▶ **What the task requires**:
Go through the material and copy each line that includes "Μεταφορά".

▶ **Exercise data**:

☆ ☆ ☆ ☆ ☆

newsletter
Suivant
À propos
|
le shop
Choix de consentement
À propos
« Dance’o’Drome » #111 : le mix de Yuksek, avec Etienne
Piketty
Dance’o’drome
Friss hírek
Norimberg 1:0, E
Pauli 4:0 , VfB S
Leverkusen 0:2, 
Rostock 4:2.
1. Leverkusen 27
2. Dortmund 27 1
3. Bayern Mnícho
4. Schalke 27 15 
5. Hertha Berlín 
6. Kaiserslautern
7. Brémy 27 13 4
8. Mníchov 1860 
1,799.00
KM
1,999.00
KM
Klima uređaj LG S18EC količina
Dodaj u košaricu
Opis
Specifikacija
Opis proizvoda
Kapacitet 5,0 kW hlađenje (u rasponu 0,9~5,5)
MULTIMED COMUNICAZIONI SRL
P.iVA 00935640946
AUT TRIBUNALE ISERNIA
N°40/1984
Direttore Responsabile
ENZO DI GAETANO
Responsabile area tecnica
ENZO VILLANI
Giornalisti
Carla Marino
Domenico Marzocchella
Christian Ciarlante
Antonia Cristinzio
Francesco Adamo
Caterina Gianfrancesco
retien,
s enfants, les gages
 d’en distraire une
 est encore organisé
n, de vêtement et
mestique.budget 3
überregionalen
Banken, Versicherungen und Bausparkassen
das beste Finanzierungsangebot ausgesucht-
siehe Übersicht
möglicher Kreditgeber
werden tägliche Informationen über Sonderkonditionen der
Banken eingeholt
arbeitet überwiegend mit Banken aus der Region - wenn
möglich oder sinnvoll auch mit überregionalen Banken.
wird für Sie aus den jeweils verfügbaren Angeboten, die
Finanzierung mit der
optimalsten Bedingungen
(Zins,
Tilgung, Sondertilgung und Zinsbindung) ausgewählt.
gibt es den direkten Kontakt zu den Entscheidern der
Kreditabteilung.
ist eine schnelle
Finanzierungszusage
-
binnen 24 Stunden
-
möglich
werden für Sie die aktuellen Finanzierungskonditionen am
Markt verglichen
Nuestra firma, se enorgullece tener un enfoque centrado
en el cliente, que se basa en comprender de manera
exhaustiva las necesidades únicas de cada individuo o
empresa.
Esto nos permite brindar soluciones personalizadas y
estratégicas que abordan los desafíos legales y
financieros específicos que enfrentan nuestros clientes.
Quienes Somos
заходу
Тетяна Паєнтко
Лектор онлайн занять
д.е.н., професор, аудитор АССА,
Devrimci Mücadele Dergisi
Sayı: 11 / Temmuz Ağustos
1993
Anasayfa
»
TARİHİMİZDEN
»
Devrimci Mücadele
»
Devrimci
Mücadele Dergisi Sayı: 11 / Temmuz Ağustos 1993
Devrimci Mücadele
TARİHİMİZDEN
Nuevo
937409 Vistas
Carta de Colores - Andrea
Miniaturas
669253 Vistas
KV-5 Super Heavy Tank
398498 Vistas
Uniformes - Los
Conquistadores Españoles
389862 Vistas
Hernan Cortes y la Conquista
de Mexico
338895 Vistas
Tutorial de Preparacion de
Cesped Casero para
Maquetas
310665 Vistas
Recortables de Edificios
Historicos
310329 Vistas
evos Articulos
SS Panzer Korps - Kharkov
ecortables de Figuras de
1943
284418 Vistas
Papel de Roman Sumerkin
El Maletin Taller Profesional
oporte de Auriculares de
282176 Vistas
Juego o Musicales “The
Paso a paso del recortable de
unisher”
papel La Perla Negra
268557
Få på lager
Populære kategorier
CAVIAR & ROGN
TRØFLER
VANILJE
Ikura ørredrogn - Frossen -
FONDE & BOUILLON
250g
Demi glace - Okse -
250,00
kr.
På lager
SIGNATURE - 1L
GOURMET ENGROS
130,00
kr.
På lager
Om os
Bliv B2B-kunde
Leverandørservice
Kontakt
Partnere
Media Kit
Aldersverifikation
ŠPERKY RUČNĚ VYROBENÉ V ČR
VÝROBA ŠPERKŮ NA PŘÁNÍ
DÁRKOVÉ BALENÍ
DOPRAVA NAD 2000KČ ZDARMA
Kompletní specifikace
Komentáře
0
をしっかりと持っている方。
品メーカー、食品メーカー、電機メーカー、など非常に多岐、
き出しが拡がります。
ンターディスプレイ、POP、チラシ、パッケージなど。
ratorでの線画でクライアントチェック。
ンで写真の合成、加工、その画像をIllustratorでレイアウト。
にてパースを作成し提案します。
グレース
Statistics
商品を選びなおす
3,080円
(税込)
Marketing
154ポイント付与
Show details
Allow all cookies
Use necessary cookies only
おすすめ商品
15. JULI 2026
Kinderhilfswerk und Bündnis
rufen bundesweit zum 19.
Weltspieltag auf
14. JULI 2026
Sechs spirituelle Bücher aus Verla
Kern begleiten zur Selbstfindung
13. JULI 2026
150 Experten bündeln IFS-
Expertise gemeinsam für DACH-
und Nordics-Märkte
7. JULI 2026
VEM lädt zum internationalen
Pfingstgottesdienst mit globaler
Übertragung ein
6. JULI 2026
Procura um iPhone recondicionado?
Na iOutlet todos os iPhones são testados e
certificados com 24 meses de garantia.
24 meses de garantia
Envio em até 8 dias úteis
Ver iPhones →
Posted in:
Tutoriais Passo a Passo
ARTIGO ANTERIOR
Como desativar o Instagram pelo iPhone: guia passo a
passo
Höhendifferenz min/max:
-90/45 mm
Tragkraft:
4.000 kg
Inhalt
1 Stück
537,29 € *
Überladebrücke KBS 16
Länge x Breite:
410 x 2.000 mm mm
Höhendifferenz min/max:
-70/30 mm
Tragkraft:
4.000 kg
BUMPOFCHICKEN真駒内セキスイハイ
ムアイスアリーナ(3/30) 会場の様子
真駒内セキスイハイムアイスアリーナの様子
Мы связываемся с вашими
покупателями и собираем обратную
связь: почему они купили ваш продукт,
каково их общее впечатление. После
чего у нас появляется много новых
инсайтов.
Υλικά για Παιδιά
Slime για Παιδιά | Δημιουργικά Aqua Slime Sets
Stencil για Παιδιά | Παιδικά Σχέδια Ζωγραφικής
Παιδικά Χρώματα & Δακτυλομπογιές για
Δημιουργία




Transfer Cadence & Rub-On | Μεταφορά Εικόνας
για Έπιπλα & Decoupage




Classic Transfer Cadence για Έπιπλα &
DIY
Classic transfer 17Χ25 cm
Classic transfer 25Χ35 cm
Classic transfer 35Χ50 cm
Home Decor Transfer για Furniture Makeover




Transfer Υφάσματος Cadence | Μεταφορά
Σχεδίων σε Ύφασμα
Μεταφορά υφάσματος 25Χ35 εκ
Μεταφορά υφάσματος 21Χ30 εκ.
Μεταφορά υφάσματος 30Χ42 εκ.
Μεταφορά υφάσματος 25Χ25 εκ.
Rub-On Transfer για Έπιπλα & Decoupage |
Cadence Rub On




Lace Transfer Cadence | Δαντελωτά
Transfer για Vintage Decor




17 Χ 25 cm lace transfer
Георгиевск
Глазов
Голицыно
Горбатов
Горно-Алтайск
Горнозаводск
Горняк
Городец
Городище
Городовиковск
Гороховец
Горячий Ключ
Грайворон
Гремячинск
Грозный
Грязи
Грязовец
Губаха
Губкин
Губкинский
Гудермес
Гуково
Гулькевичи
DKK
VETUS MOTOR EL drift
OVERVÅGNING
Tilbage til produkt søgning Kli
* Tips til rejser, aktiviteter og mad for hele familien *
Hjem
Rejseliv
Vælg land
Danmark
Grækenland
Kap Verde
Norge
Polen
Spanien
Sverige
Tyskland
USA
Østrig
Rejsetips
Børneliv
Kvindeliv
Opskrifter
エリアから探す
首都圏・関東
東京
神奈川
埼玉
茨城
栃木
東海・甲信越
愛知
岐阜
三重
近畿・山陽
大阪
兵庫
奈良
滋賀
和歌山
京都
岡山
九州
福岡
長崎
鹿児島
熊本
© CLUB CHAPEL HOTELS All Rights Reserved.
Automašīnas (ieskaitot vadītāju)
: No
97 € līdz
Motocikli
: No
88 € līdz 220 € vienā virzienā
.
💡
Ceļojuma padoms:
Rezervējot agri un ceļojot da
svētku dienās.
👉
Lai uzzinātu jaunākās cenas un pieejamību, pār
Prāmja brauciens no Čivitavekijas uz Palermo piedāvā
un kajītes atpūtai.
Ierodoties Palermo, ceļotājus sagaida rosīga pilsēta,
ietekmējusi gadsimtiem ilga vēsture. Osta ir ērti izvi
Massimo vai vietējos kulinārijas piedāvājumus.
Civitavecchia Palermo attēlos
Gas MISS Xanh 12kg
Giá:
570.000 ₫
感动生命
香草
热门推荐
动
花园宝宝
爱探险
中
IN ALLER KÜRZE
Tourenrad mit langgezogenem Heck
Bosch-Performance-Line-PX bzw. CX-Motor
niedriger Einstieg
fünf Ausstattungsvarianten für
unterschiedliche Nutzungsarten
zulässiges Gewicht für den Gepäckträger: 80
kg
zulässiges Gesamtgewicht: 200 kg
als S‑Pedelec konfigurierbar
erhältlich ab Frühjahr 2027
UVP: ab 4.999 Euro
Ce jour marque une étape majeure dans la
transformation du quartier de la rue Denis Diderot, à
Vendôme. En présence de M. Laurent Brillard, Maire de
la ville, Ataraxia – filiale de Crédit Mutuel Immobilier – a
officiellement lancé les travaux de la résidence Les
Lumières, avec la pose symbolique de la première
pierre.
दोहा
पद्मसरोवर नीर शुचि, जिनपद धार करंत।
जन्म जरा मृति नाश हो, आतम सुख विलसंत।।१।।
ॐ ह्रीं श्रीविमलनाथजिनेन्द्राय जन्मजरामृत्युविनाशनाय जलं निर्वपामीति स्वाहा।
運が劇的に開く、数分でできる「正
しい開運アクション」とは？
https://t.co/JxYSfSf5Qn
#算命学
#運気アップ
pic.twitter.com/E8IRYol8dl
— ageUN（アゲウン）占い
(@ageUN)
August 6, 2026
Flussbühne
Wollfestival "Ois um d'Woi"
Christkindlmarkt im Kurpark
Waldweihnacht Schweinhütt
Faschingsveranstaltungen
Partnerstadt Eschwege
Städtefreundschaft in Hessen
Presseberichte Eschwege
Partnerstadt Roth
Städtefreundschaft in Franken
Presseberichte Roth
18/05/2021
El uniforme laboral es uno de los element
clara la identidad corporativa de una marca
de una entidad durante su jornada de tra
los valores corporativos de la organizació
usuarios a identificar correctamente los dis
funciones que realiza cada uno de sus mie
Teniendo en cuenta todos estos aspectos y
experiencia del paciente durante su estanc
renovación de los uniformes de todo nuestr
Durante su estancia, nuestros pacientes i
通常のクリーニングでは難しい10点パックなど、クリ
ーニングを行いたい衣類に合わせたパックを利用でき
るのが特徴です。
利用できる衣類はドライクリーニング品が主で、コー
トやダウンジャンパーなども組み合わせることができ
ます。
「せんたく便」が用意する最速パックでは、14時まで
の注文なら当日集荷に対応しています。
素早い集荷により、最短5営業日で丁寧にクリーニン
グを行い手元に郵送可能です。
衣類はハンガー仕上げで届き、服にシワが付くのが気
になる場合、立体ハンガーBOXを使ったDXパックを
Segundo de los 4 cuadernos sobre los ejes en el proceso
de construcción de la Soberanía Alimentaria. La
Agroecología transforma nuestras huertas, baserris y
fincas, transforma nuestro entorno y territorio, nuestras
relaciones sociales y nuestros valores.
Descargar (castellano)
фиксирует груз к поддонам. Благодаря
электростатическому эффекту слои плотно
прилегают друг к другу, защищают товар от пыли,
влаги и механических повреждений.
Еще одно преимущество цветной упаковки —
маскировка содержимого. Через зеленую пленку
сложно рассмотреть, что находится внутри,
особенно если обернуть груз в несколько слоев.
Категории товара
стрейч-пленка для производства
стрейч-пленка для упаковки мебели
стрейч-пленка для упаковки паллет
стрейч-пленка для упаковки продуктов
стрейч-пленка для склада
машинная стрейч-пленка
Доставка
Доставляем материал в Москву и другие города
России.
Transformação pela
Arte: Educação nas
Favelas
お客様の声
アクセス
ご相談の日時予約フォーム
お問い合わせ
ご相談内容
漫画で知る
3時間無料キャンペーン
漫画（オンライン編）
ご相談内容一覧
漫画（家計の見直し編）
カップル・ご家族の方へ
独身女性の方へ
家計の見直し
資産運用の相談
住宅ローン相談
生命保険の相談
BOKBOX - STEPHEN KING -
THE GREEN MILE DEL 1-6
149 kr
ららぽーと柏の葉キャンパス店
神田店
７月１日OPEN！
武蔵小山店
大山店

☆ ☆ ☆ ☆ ☆

▶ **Expected answer**:
Transfer Cadence & Rub-On | Μεταφορά Εικόνας
Transfer Υφάσματος Cadence | Μεταφορά
Μεταφορά υφάσματος 25Χ35 εκ
Μεταφορά υφάσματος 21Χ30 εκ.
Μεταφορά υφάσματος 30Χ42 εκ.
Μεταφορά υφάσματος 25Χ25 εκ.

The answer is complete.